Poetry – I am the master miller

I am the master miller

In come the sacks of wheat,

Each grain a sealed globe

Of locked up mystery,

A richness of nutrition

Sealed within its protective case –

It’s cover.

The seed tumbles through my machine

In unseemly haste,

In hundreds of thousands,

As I slowly grind.

Harnessing the energy of nature

To turn my sails,

Working with nature

In the natural way,

For that is the art of the miller.

I break the case asunder

To release the wondrous essence.

It is now free

To dance with new joy

And give life.

There is deftness in my art

As I deploy my tools,

For I must keep up

With the flow of seeds

And never fall behind.

I separate the chaff

From the vital essence

And am happy,

Lost,

Within my work.

The sacks of seeds arrive

In great number

And I transform them

From potential into realisation –

A stream of purity.

For months I toil

Lost in the beauty of the slow art,

As the seeds arrive,

The sails turn,

The cogs engage,

And I am one with the process;

Losing myself in fulfilment

That stems

From the moment it connects –

A timeless balance

All of its own –

That I am of.

I am the master miller.

Waking from the thrall

I look behind

At the sacks of raw flour

I have gleaned,

With a glow of satisfaction.

The fineness of the flour

Is the evidence of my craft –

I run the fine white powder through my fingers.

This is what my hands have made

When I merge myself as one

With the process,

In harmony with the wind,

The wood, the stone and seed.

I transform the rough grain

Into this delicate stream of wonder

And it fills me with fire.

Back home I take the pure potential

And adulterate it with water, sugar, oil and yeast.

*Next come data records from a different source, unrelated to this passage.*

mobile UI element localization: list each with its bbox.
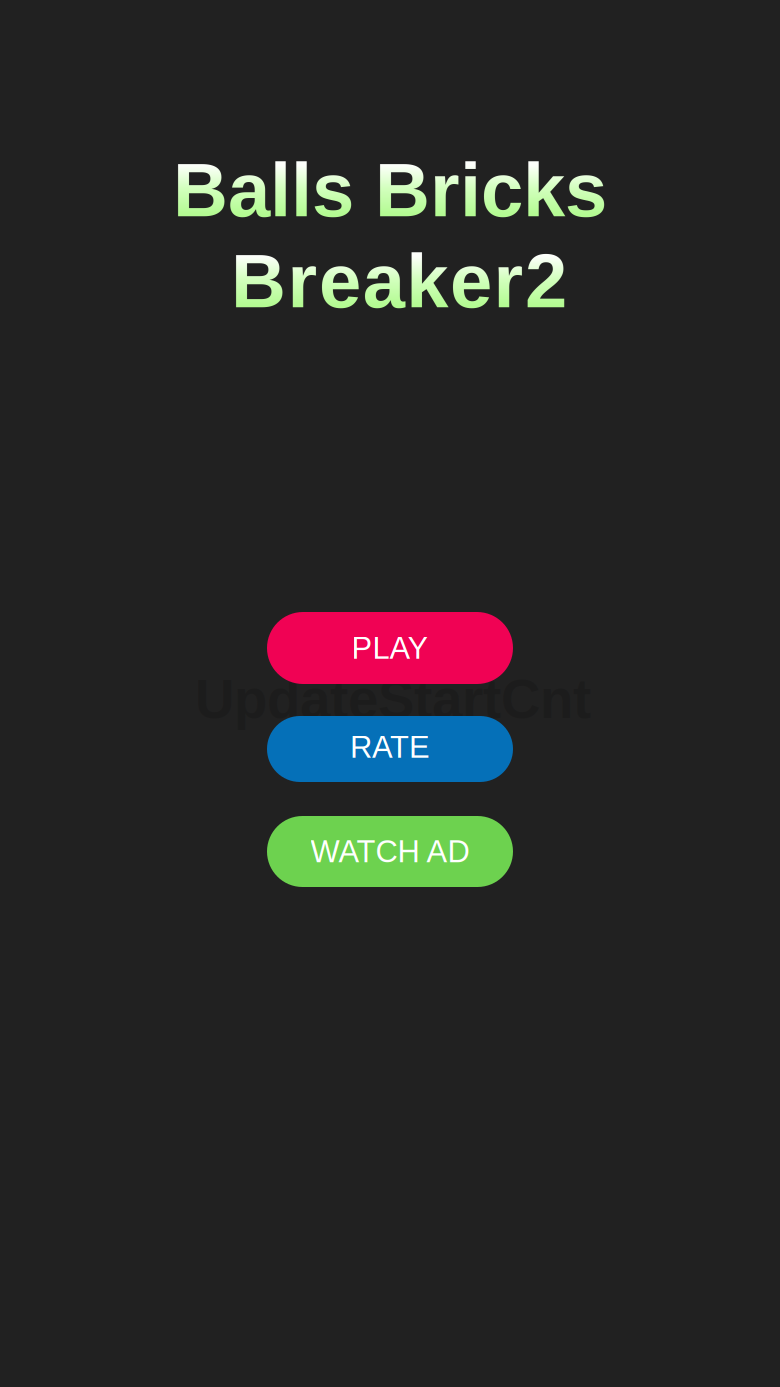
button[interactable]: WATCH AD xyxy=(267,816,513,887)
staticText: UpdateStartCnt xyxy=(195,668,591,730)
button[interactable]: RATE xyxy=(267,716,513,782)
staticText: PLAY xyxy=(352,631,428,665)
staticText: RATE xyxy=(350,730,430,764)
staticText: WATCH AD xyxy=(310,834,470,869)
button[interactable]: PLAY xyxy=(267,612,513,684)
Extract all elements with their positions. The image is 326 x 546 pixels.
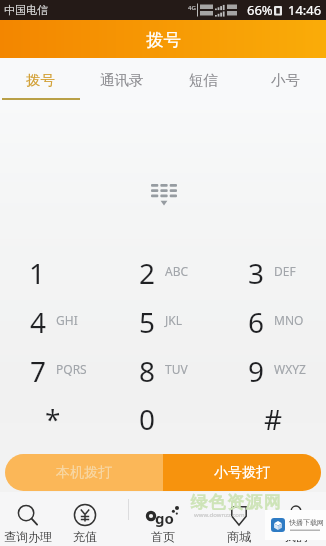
- staticText: 0: [139, 400, 156, 438]
- button[interactable]: 本机拨打: [5, 454, 163, 491]
- staticText: 本机拨打: [56, 464, 112, 482]
- staticText: 充值: [73, 529, 97, 544]
- button[interactable]: 1: [0, 248, 108, 297]
- button[interactable]: 3: [218, 248, 326, 297]
- staticText: JKL: [165, 312, 182, 328]
- button[interactable]: 小号拨打: [163, 454, 321, 491]
- staticText: 绿色资源网: [190, 492, 281, 513]
- button[interactable]: 短信: [162, 58, 244, 101]
- button[interactable]: 9: [218, 346, 326, 395]
- staticText: 拨号: [146, 29, 181, 51]
- staticText: WXYZ: [274, 361, 306, 377]
- button[interactable]: 7: [0, 346, 108, 395]
- staticText: 14:46: [288, 1, 322, 19]
- staticText: 2: [139, 254, 156, 292]
- staticText: 4: [30, 303, 47, 341]
- staticText: 商城: [227, 529, 251, 544]
- button[interactable]: 拨号: [0, 58, 81, 101]
- staticText: ABC: [165, 263, 189, 279]
- button[interactable]: 0: [109, 394, 217, 443]
- staticText: 8: [139, 352, 156, 390]
- staticText: TUV: [165, 361, 188, 377]
- staticText: #: [264, 400, 283, 438]
- staticText: *: [45, 400, 61, 438]
- button[interactable]: *: [0, 394, 108, 443]
- staticText: 9: [248, 352, 265, 390]
- button[interactable]: 查询办理: [0, 496, 60, 546]
- staticText: go: [155, 508, 174, 528]
- button[interactable]: go: [131, 496, 195, 546]
- staticText: 首页: [151, 529, 175, 544]
- staticText: 中国电信: [4, 3, 48, 17]
- staticText: 3: [248, 254, 265, 292]
- staticText: www.downzz.com: [194, 511, 245, 519]
- button[interactable]: 充值: [53, 496, 117, 546]
- button[interactable]: 6: [218, 297, 326, 346]
- staticText: 查询办理: [4, 529, 52, 544]
- button[interactable]: 2: [109, 248, 217, 297]
- button[interactable]: 8: [109, 346, 217, 395]
- staticText: 6: [248, 303, 265, 341]
- staticText: 短信: [189, 71, 218, 89]
- staticText: 快播下载网: [289, 518, 324, 527]
- button[interactable]: 5: [109, 297, 217, 346]
- button[interactable]: 商城: [207, 496, 271, 546]
- button[interactable]: 4: [0, 297, 108, 346]
- staticText: 66%: [247, 1, 273, 19]
- staticText: PQRS: [56, 361, 87, 377]
- staticText: 5: [139, 303, 156, 341]
- staticText: MNO: [274, 312, 304, 328]
- button[interactable]: #: [218, 394, 326, 443]
- staticText: 拨号: [26, 71, 55, 89]
- staticText: 1: [29, 254, 46, 292]
- staticText: 小号拨打: [214, 464, 270, 482]
- staticText: 通讯录: [100, 71, 144, 89]
- button[interactable]: 通讯录: [81, 58, 162, 101]
- staticText: DEF: [274, 263, 296, 279]
- staticText: 4G: [188, 4, 196, 12]
- staticText: 小号: [271, 71, 300, 89]
- staticText: GHI: [56, 312, 78, 328]
- staticText: 7: [30, 352, 47, 390]
- staticText: 我的: [284, 529, 308, 544]
- button[interactable]: 我的: [264, 496, 326, 546]
- button[interactable]: 小号: [244, 58, 326, 101]
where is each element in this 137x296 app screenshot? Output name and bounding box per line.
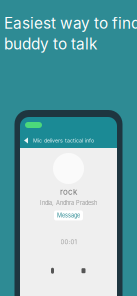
staticText: buddy to talk: [4, 35, 97, 53]
button[interactable]: Mute microphone: [48, 266, 56, 276]
staticText: India, Andhra Pradesh: [40, 200, 97, 206]
staticText: rock: [60, 187, 77, 197]
staticText: Message: [57, 212, 80, 219]
staticText: Mic delivers tactical info: [33, 137, 94, 144]
button[interactable]: Back: [23, 136, 29, 144]
button[interactable]: Message: [54, 210, 83, 220]
staticText: 00:01: [60, 238, 76, 246]
staticText: Easiest way to find: [4, 14, 137, 33]
button[interactable]: Speaker: [78, 266, 88, 276]
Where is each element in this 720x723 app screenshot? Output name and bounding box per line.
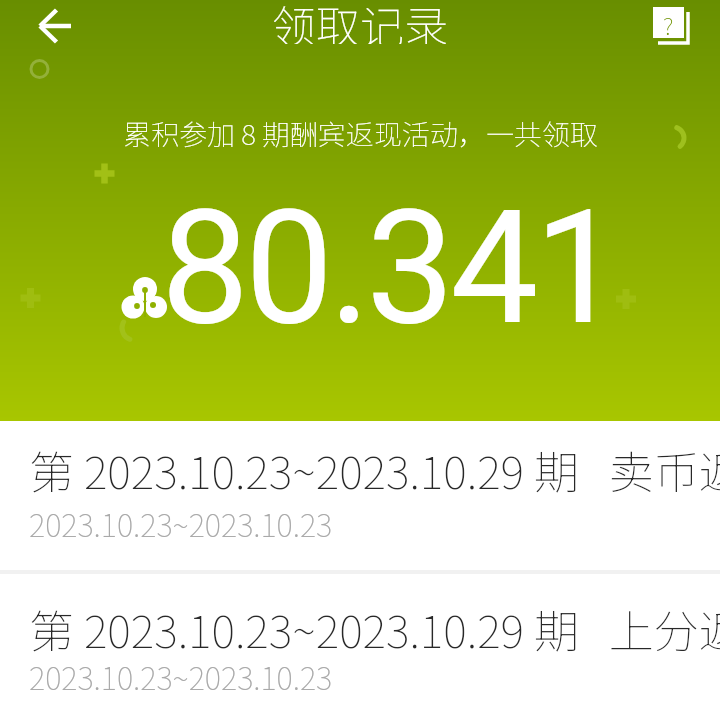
button[interactable]: 第 2023.10.23~2023.10.29 期 卖币返现: [0, 421, 720, 570]
staticText: 累积参加 8 期酬宾返现活动，一共领取: [123, 113, 598, 154]
staticText: 第 2023.10.23~2023.10.29 期 上分返现: [29, 596, 720, 661]
staticText: 2023.10.23~2023.10.23: [29, 654, 333, 696]
staticText: 领取记录: [272, 0, 448, 44]
button[interactable]: ?: [645, 0, 697, 52]
staticText: 2023.10.23~2023.10.23: [29, 501, 333, 543]
staticText: ?: [663, 7, 674, 38]
staticText: 第 2023.10.23~2023.10.29 期 卖币返现: [29, 437, 720, 502]
button[interactable]: 第 2023.10.23~2023.10.29 期 上分返现: [0, 574, 720, 723]
button[interactable]: [26, 0, 82, 56]
staticText: 80.341: [161, 176, 619, 326]
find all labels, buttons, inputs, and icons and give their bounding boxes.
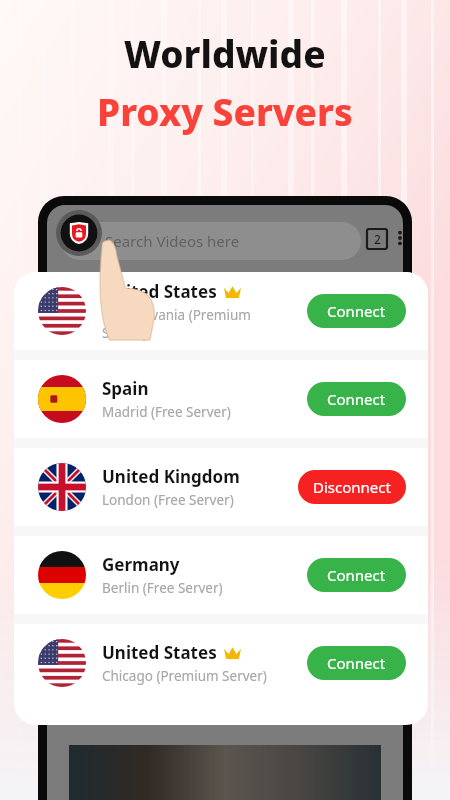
- button[interactable]: More options: [389, 227, 403, 249]
- staticText: Pennsylvania (Premium Server): [102, 306, 299, 342]
- staticText: Berlin (Free Server): [102, 579, 223, 597]
- button[interactable]: Germany: [14, 536, 428, 614]
- button[interactable]: Connect: [307, 382, 406, 416]
- button[interactable]: United Kingdom: [14, 448, 428, 526]
- staticText: London (Free Server): [102, 491, 234, 509]
- staticText: Worldwide: [124, 28, 326, 78]
- staticText: Madrid (Free Server): [102, 403, 231, 421]
- staticText: Spain: [102, 377, 149, 400]
- staticText: United States: [102, 280, 217, 303]
- staticText: Connect: [327, 565, 386, 585]
- staticText: 2: [374, 231, 381, 247]
- button[interactable]: Search Videos here: [61, 222, 361, 260]
- staticText: Disconnect: [313, 477, 391, 497]
- staticText: Connect: [327, 653, 386, 673]
- button[interactable]: United States: [14, 272, 428, 350]
- staticText: Connect: [327, 301, 386, 321]
- button[interactable]: Connect: [307, 558, 406, 592]
- staticText: Connect: [327, 389, 386, 409]
- staticText: Germany: [102, 553, 180, 576]
- button[interactable]: Disconnect: [298, 470, 406, 504]
- staticText: United Kingdom: [102, 465, 240, 488]
- button[interactable]: Connect: [307, 646, 406, 680]
- button[interactable]: Connect: [307, 294, 406, 328]
- staticText: United States: [102, 641, 217, 664]
- staticText: Chicago (Premium Server): [102, 667, 267, 685]
- button[interactable]: Tabs: [367, 229, 387, 249]
- staticText: Proxy Servers: [97, 86, 353, 136]
- button[interactable]: Spain: [14, 360, 428, 438]
- staticText: Search Videos here: [105, 231, 240, 251]
- button[interactable]: VPN shield: [56, 210, 102, 256]
- button[interactable]: United States: [14, 624, 428, 702]
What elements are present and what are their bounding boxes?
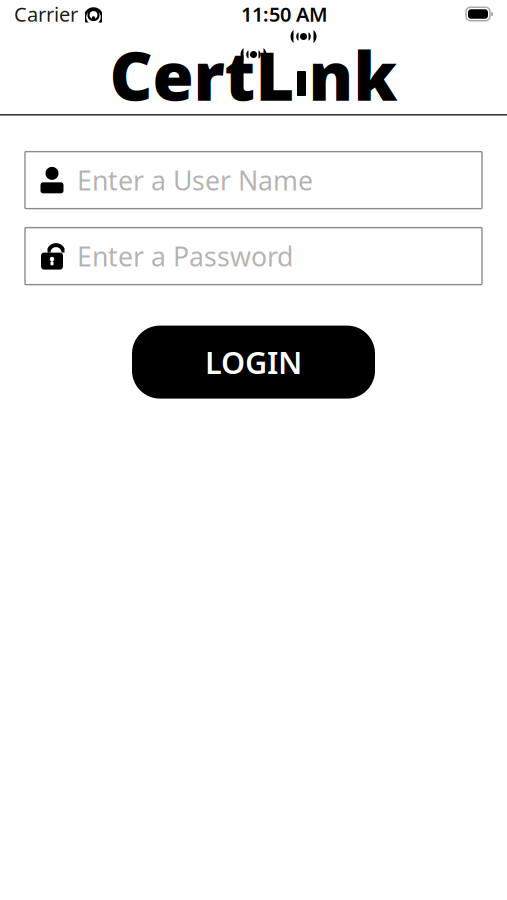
button[interactable]: LOGIN [132, 326, 375, 399]
staticText: nk [308, 31, 398, 119]
staticText: Enter a Password [77, 238, 293, 274]
staticText: Enter a User Name [77, 162, 313, 198]
button[interactable]: Enter a Password [25, 228, 482, 285]
staticText: CertL [110, 31, 294, 119]
button[interactable]: Enter a User Name [25, 152, 482, 209]
staticText: Carrier [14, 1, 78, 27]
staticText: 11:50 AM [241, 1, 328, 27]
staticText: LOGIN [205, 342, 302, 382]
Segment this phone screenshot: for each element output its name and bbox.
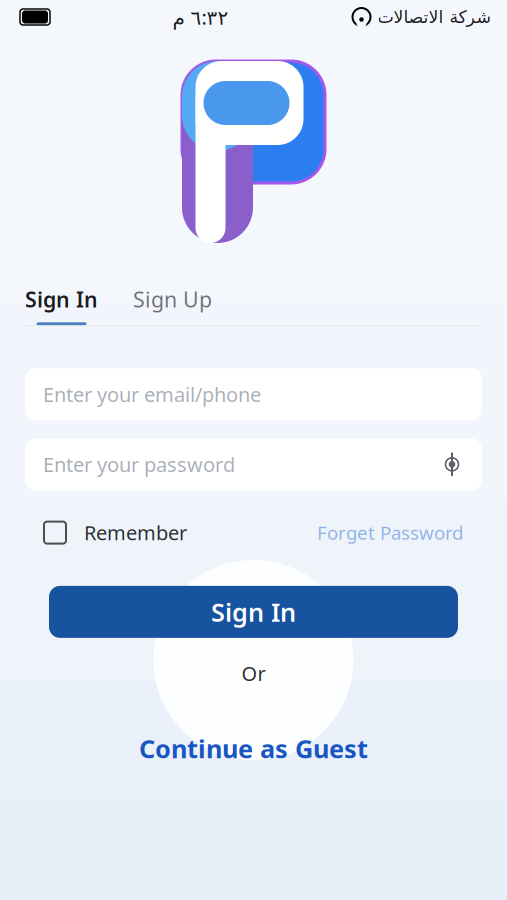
button[interactable]: Remember xyxy=(44,519,187,546)
button[interactable]: Forget Password xyxy=(317,520,463,545)
staticText: Enter your password xyxy=(43,451,235,478)
button[interactable]: Continue as Guest xyxy=(60,734,447,762)
staticText: Continue as Guest xyxy=(139,732,368,765)
staticText: Sign Up xyxy=(133,285,212,313)
button[interactable]: Show password xyxy=(440,453,464,475)
staticText: Enter your email/phone xyxy=(43,381,261,408)
button[interactable]: Sign In xyxy=(49,586,458,638)
button[interactable]: Sign Up xyxy=(133,285,212,325)
staticText: Sign In xyxy=(25,285,98,313)
staticText: Remember xyxy=(84,519,187,546)
staticText: Or xyxy=(242,660,266,686)
staticText: Forget Password xyxy=(317,520,463,545)
staticText: شركة الاتصالات xyxy=(377,7,491,27)
staticText: ٦:٣٢ م xyxy=(172,4,228,30)
button[interactable]: Sign In xyxy=(25,285,98,325)
staticText: Sign In xyxy=(211,595,296,629)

I knead and leave to stand.

I place it in the oven

But it is burnt or full of holes.

For I am no master baker.

My fayre is passable at best.

All the beauty of my skill is spoiled

And returns to mock me.

Ideas arrive into my mind

As ephemeral bubbles

That I must catch between the millstones

Of my imagination

So that their essence is released

To trickle out in words.

Those words

Endlessly streaming through my fingers

Across the page

Now need the master baker’s hand

To enable them to rise,

And the heat to do its work;

To release the full flavour they contain

Lest they read as run of the mill.

Every master miller is in search of the master baker

In order to perfect their craft together.

Neither one can produce excellence alone.

Opher 23.10.2016

I am the master miller

A writer works alone but cannot complete their task alone. It requires community in order to perfect the work. Without the feedback of the audience or the honing of the editor the raw product is poor. For the skill set necessary to create a work of art is too onerous and multiple for any one person to possess in full. Few have that range of ability. I surely do not.

A writer sits in solitude catching the globes of ideas that pass through their mind and capturing them in symbols. These words pour out in endless stream across a clean white sheet and build up into page after page. It is a relentless task, to keep up with the flow and translate those ideas into their essence – to liberate the abstract into concrete form that communicates their spirit. I use the word liberate deliberately – for I see those ideas freed from an internal abstraction into a wider world – a world where others might interpret them and taste the abstraction themselves. So while the symbols are reductionary and restrictive, the liberation comes in explosions of realisation in the minds of others as the essence, packaged in the constrained symbols, is released in the consciousness of others. The ideas are liberated from the mind of one into the minds of many.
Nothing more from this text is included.